O actual território que hoje é o Brasil, no século XVIII, passados os ciclos do pau-brasil e do açucar, finda a organização administrativa da União Ibérica, liberto nas regiões ocupadas pelos holandeses e franceses e ameaçado nas suas fronteiras pelos espanhóis, constituiu a principal alternativa económica à carreira das Índias, pelo que teve que ser desenvolvido, protegido e defendido. Tais esforços, imensos para um Estado com a dimensão de Portugal, deveram-se em grande parte ao conhecimento e trabalho de engenheiros militares, ao conceito defensivo implementado, à fortificação abaluartada edificada, mas também ao reconhecimento e marcação das suas fronteiras, assente na cartografia por eles levantada, que serviu diplomaticamente os interesses políticos de Portugal e contribuiu para a definição da génese fronteiriça de um dos maiores países do Mundo.

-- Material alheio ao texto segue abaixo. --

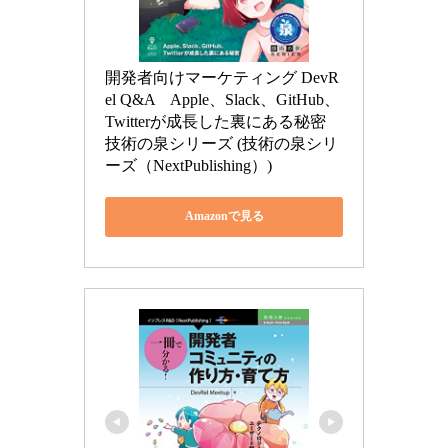
開発者向けマーケティング DevR
el Q&A　Apple、Slack、GitHub、
Twitterが成長した裏にある秘密 
技術の泉シリーズ (技術の泉シリ
ーズ（NextPublishing）)
Amazonで見る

Palavras-Chave: Brasil; Território; Cartografia; Fortificação; Fronteira; Engenheiro militar.​

Abstract

The current territory that is Brazil today, in the eighteenth century, after the cycles of pau-brasil and sugar, with the end of the administrative organization of the Iberian Union, freed in the regions occupied by the Dutch and French and threatened on its borders by the Spaniards, constituted the main economic alternative to the route to the Indies, for which reason it had to be developed, protected and defended. Such efforts, immense for a State the size of Portugal, were largely due to the knowledge and work of military engineers, the defensive concept implemented, the bulwark fortification built, but also the recognition and marking of its borders, based on cartography raised by them, which diplomatically served Portugal's political interests and contributed to the definition of the border genesis of one of the largest countries in the world.

Keywords: Brazil; Territory; Cartography; Fortification; Border; Military Engineer.

 



O actual território brasileiro possui como característica principal a sua grande extensão, o que faz com que o Brasil seja considerado como um território de dimensões continentais[1] e uma potência emergente no panorama Mundial.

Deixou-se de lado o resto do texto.